É também Glória quem paga e recomenda uma consulta de Macabéa a uma cartomante: Madama Carlota. Como no verso de um fado, ela incute na sofrida nordestina a “saudade do futuro”, onde lhe esperaria o amor verdadeiro com um estrangeiro louro e rico chamado Hanz. Mas, na verdade, acaba por aproximá-la do desfecho trágico e solitário.
Como no romance de Clarice, o Nordeste da peça não foge do lugar comum. Mas a grande virtude das duas obras é humanizar Macabéa em seus conflitos internos e com o mundo que a cerca: do sertão, a Maceió, ao Rio. E como no romance “O Leitor”, de Bernhard Schlink, transformado pelo diretor Stephen Daldry no belo filme homônimo, o aprendizado da palavra escrita é fundamental nesse processo de humanização.
A ideia de partir de obras prévias não diminui o trabalho de Arlete.
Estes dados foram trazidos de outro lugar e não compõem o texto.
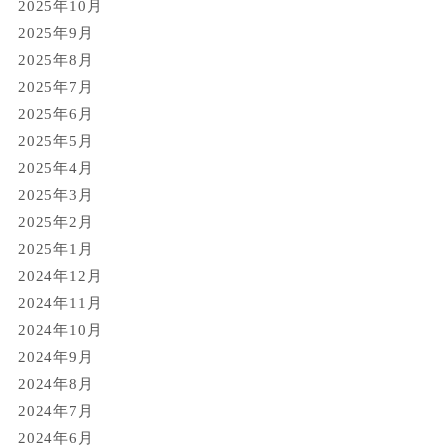
2025年10月
2025年9月
2025年8月
2025年7月
2025年6月
2025年5月
2025年4月
2025年3月
2025年2月
2025年1月
2024年12月
2024年11月
2024年10月
2024年9月
2024年8月
2024年7月
2024年6月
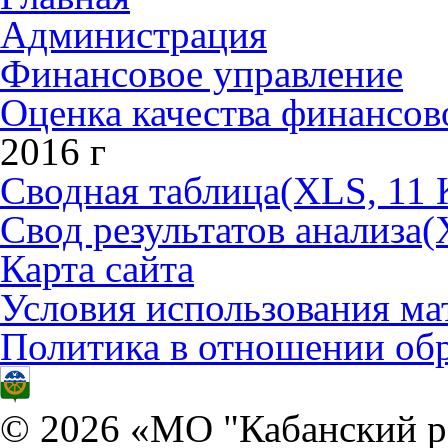
Администрация
Финансовое управление
Оценка качества финансо
2016 г
Сводная таблица
(XLS, 11 
Свод результатов анализа
(
Карта сайта
Условия использования ма
Политика в отношении об
© 2026 «МО "Кабанский р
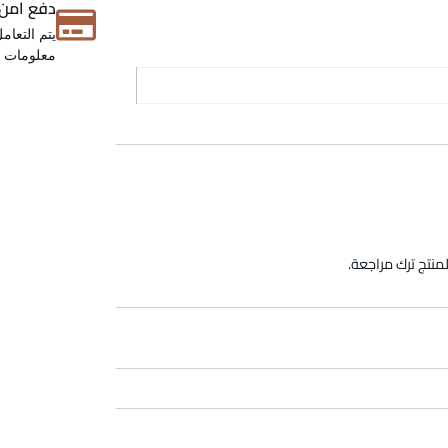
دفع امن
يتم التعام
معلومات عن
منتج ترك مراجعة.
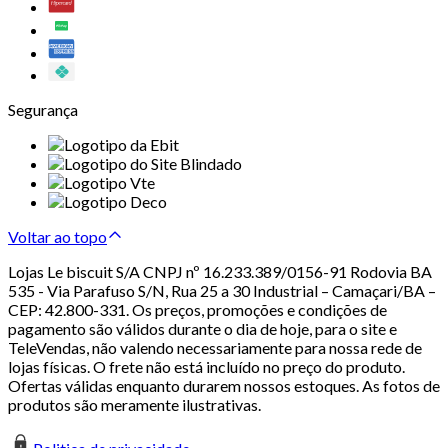
Segurança
Voltar ao topo
Lojas Le biscuit S/A CNPJ nº 16.233.389/0156-91 Rodovia BA
535 - Via Parafuso S/N, Rua 25 a 30 Industrial – Camaçari/BA –
CEP: 42.800-331. Os preços, promoções e condições de
pagamento são válidos durante o dia de hoje, para o site e
TeleVendas, não valendo necessariamente para nossa rede de
lojas físicas. O frete não está incluído no preço do produto.
Ofertas válidas enquanto durarem nossos estoques. As fotos de
produtos são meramente ilustrativas.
Desde o séc. XVI, Shakespeare era conhecido por escrever suas peças em cima de histórias já existentes. Assim como Sófocles, Ésquilo e Eurípedes fundamentaram o teatro na história e mitologia gregas das obras de Homero e Hesíodo. É pela dramaturga campista, não pela romancista ucraniana e naturalizada brasileira, que a chuva do encontro de Macabéa com Olímpico é comparada ao “esperma que fecunda a terra”.
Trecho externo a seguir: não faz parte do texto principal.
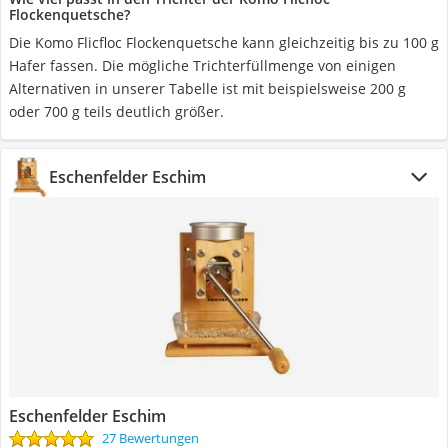
Flockenquetsche?
Die Komo Flicfloc Flockenquetsche kann gleichzeitig bis zu 100 g
Hafer fassen. Die mögliche Trichterfüllmenge von einigen
Alternativen in unserer Tabelle ist mit beispielsweise 200 g
oder 700 g teils deutlich größer.
Eschenfelder Eschim
Eschenfelder Eschim
27 Bewertungen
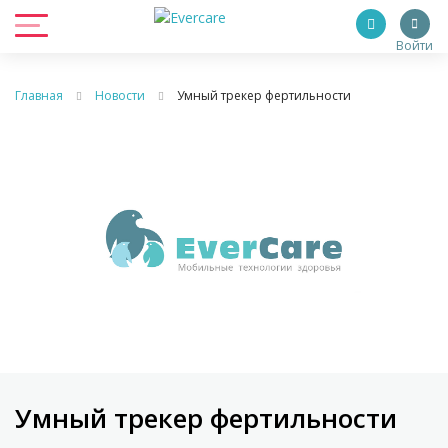
Войти
Главная
Новости
Умный трекер фертильности
Умный трекер фертильности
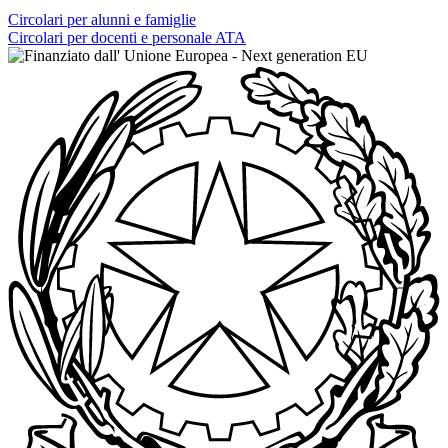
Circolari per alunni e famiglie
Circolari per docenti e personale ATA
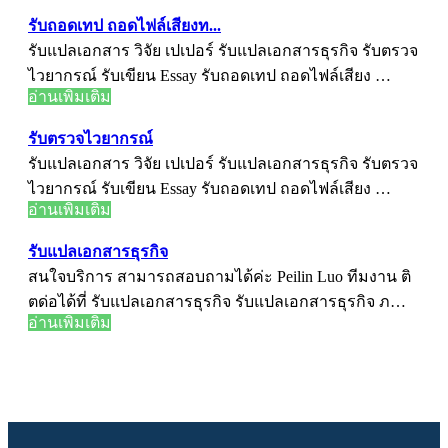
รับถอดเทป ถอดไฟล์เสียงท...
รับแปลเอกสาร วิจัย เปเปอร์ รับแปลเอกสารธุรกิจ รับตรวจ
ไวยากรณ์ รับเขียน Essay รับถอดเทป ถอดไฟล์เสียง …
อ่านเพิ่มเติม
รับตรวจไวยากรณ์
รับแปลเอกสาร วิจัย เปเปอร์ รับแปลเอกสารธุรกิจ รับตรวจ
ไวยากรณ์ รับเขียน Essay รับถอดเทป ถอดไฟล์เสียง …
อ่านเพิ่มเติม
รับแปลเอกสารธุรกิจ
สนใจบริการ สามารถสอบถามได้ค่ะ Peilin Luo ทีมงาน ติ
ตด่อได้ที่ รับแปลเอกสารธุรกิจ รับแปลเอกสารธุรกิจ ภ…
อ่านเพิ่มเติม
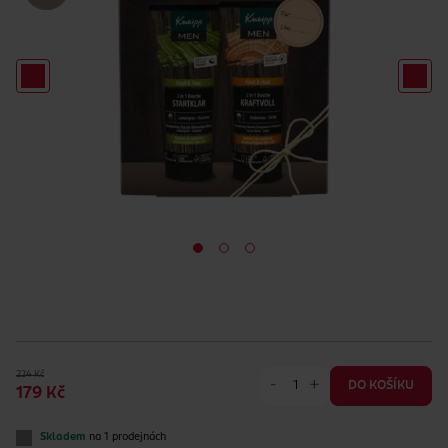
224 Kč
-
+
DO KOŠÍKU
179 Kč
Skladem
na 1 prodejnách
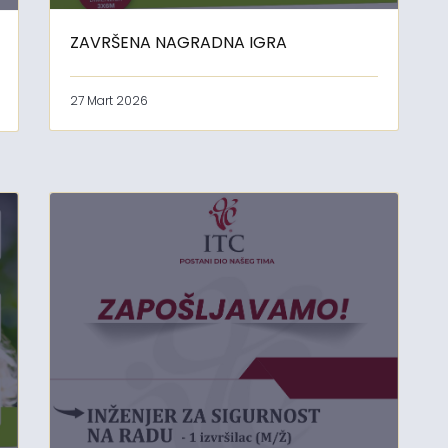
ZAVRŠENA NAGRADNA IGRA
27 Mart 2026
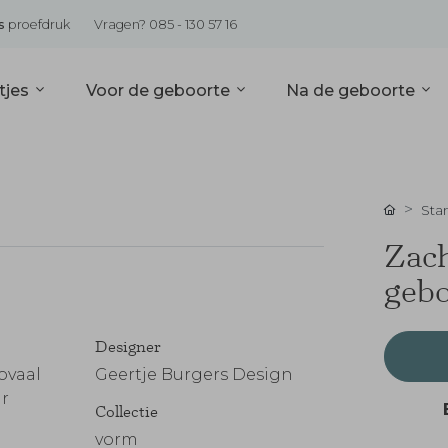
s
proefdruk
Vragen? 085 - 130 57 16
tjes
Voor de geboorte
Na de geboorte
Sta
Zach
gebo
Designer
ovaal
Geertje Burgers Design
ar
Collectie
vorm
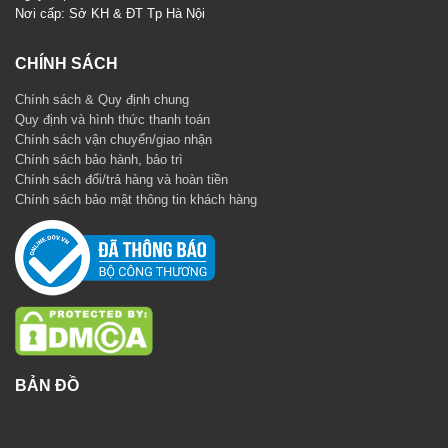
Nơi cấp: Sở KH & ĐT Tp Hà Nội
CHÍNH SÁCH
Chính sách & Quy định chung
Quy định và hình thức thanh toán
Chính sách vận chuyển/giao nhận
Chính sách bảo hành, bảo trì
Chính sách đổi/trả hàng và hoàn tiền
Chính sách bảo mật thông tin khách hàng
BẢN ĐỒ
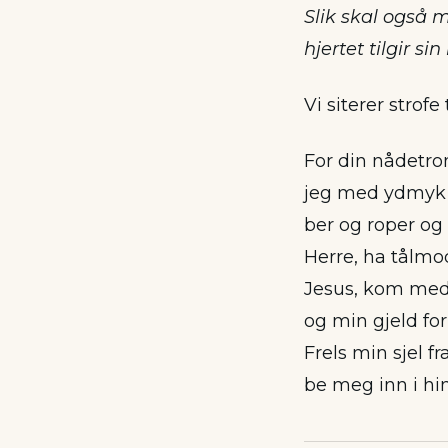
Slik skal også 
hjertet tilgir sin
Vi siterer strofe 
For din nådetron
jeg med ydmyk 
ber og roper og 
Herre, ha tålmo
Jesus, kom me
og min gjeld fo
Frels min sjel f
be meg inn i hi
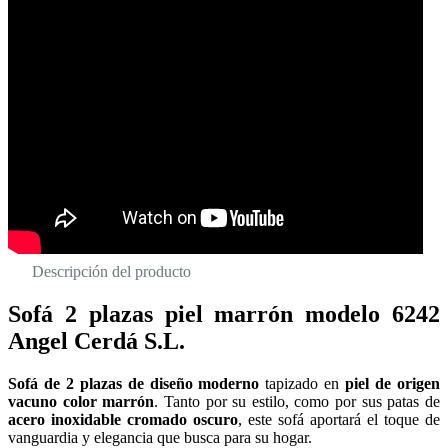
Descripción del producto
Sofá 2 plazas piel marrón modelo 6242
Angel Cerdá S.L.
Sofá de 2 plazas de diseño moderno
tapizado en
piel de origen
vacuno color marrón
. Tanto por su estilo, como por sus patas de
acero inoxidable cromado oscuro
, este sofá aportará el toque de
vanguardia y elegancia que busca para su hogar.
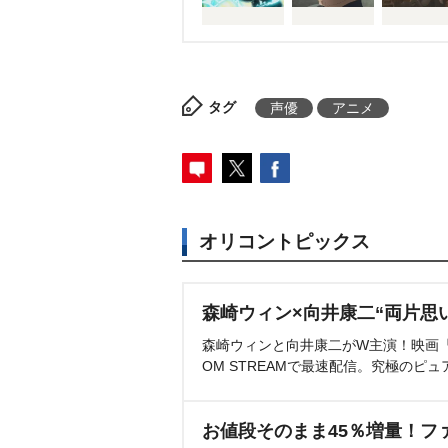
タグ
声優
アニメ
オリコントピックス
森崎ウィン×向井康二“両片思
森崎ウィンと向井康二がW主演！映画『（L
OM STREAMで最速配信。究極のピュ
お値段そのまま45％増量！フ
Com justiça mais conhecido pelo talento na cenografia, do que por seu trabalho com atores, Fernando Rossi tem a virtude na direção de deixar a atriz Rosângela Queiroz à vontade para encarar o monólogo de Arlete. E a intérprete dá conta do recado com pungência. Que venham agora a Capitu de Katiana Rodrigues e a Diadorim de Adriana Medeiros.